A frenzied, last-minute editing fiasco ensues, wherein Selina suggests some other options for cuts — “Just end high school in the ninth grade or something!” — and Gary realizes, just as Selina’s TelePrompTer goes dark, that he took her glasses because they made her look like she had a penis (“which you could totally pull off,” he tells her), leaving her functionally blind at the podium.

The speech that finally makes its way onto her screen, after she bee-bops her way through a sort of mourning ceremony for the ex-president and First Lady (neither of whom are dead), is the wrong draft. She inadvertently gives an extra $10 billion to the military, killing her program to help poor women.

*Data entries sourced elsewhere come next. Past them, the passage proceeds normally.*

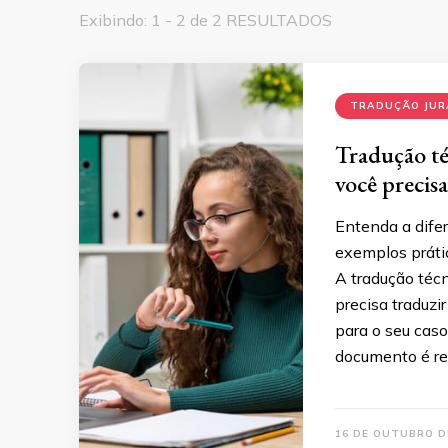
Exibindo: 1 - 2 de 2 RESULTADOS
TRADUÇÃO JU
Tradução té
você precisa
Entenda a difer
exemplos prátic
A tradução téc
precisa traduzi
para o seu cas
documento é re
16 DE OUTUBRO D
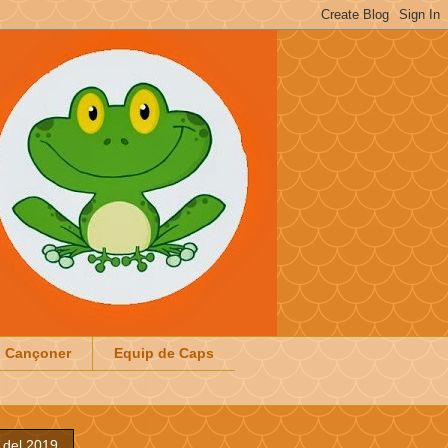
Cançoner
Equip de Caps
l del 2019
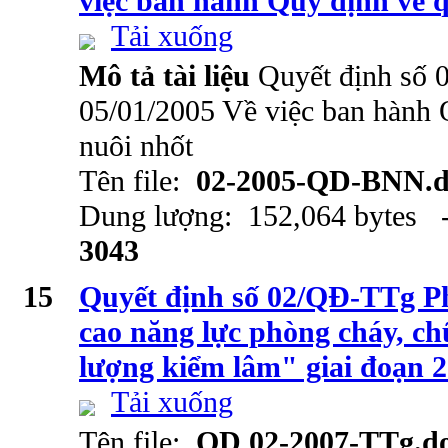
việc ban hành Quy định về q
Tải xuống
Mô tả tài liệu
Quyết định số
05/01/2005 Về việc ban hành 
nuôi nhốt
Tên file:
02-2005-QD-BNN.d
Dung lượng: 152,064 bytes -
3043
15
Quyết định số 02/QĐ-TTg P
cao năng lực phòng cháy, ch
lượng kiểm lâm" giai đoạn 
Tải xuống
Tên file:
QD 02-2007-TTg.d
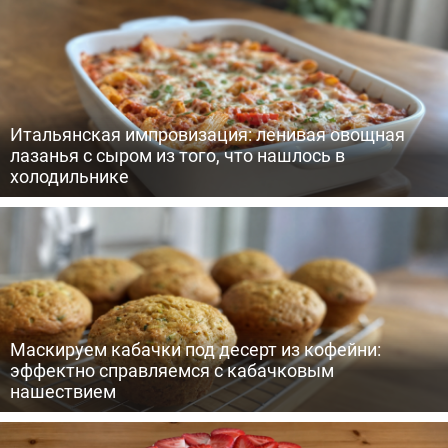
Итальянская импровизация: ленивая овощная
лазанья с сыром из того, что нашлось в
холодильнике
Маскируем кабачки под десерт из кофейни:
эффектно справляемся с кабачковым
нашествием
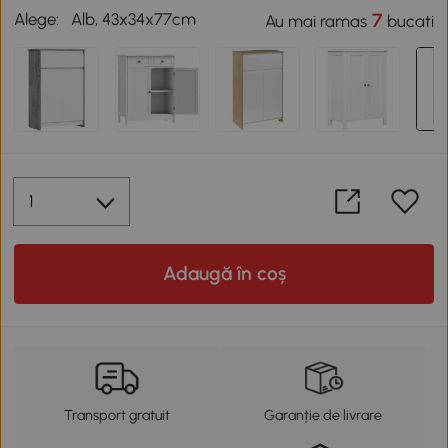
Alege:
Alb, 43x34x77cm
7
Au mai ramas
bucati
Adaugă în coș
Transport gratuit
Garanție de livrare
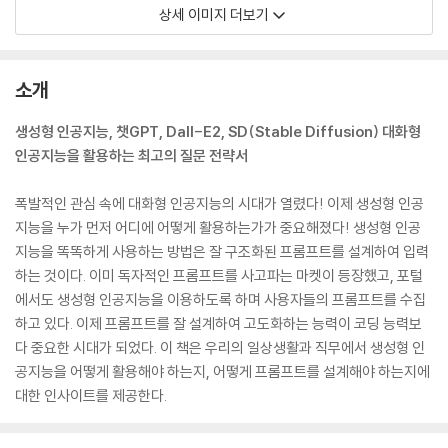
상세 이미지 더보기
소개
생성형 인공지능, 챗GPT, Dall-E2, SD(Stable Diffusion) 대화형
인공지능을 활용하는 최고의 질문 전략서
폭발적인 관심 속에 대화형 인공지능의 시대가 열렸다! 이제 생성형 인공
지능을 누가 먼저 어디에 어떻게 활용하는가가 중요해졌다! 생성형 인공
지능을 똑똑하게 사용하는 방법은 잘 구조화된 프롬프트를 설계하여 입력
하는 것이다. 이미 독자적인 프롬프트를 사고파는 마켓이 등장했고, 포털
에서도 생성형 인공지능을 이용하도록 하며 사용자들의 프롬프트를 수집
하고 있다. 이제 프롬프트를 잘 설계하여 고도화하는 능력이 코딩 능력보
다 중요한 시대가 되었다. 이 책은 우리의 일상생활과 직무에서 생성형 인
공지능을 어떻게 활용해야 하는지, 어떻게 프롬프트를 설계해야 하는지에
대한 인사이트를 제공한다.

Selina gathers her troops around her desk in the Oval Office. “This speech was supposed to perfectly define my presidency. Whole cities of children were going to be saved from poverty. Instead, that money is going to fund obsolete metal, giant dildos.” Alas, I have a feeling that speech did perfectly define her presidency.

And a few other things:

• Selina’s small-talk game is possibly at an all-time low: “Thank you for making history with the first woman president! Well, I am. You’re not, Michael.” “Well, I’m getting jiggy with it!” “God, I can’t even hear myself! Am I talking?

• Selina’s response to news of two fatalities: “Yeah, ’cause I’m the president, see? Everything is my fault now.”

• “Maybe we can put Afghanistan on eBay. Get $10 for that.”

• Selina’s riff when faced only with the words FUTURE WHATEVER: “Whatever we have in store cannot be known. But given time, it can be understood. The past was once the future. The future is, I should say, unknown. It is unknowable.”

Compliment of the episode:
Selina, describing the coffee the Navy chiefs serve: “It’s like Colombian tongue sex.” Runner-up is Dan, describing, naturally, himself: “My entire career just flashed before my eyes. It’s incredibly impressive.”

Insult of the episode:
Mike asks Sue if POTUS has time to discuss the speech. Sue: “Can mice levitate, Mike? Can they levitate and fire lasers out of their mice eyes?” “No?” “Then we have both asked each other equally ridiculous questions.”

Jonah shall henceforth be known as …
If he has any say, “Joe-B-Wan Kenobi.”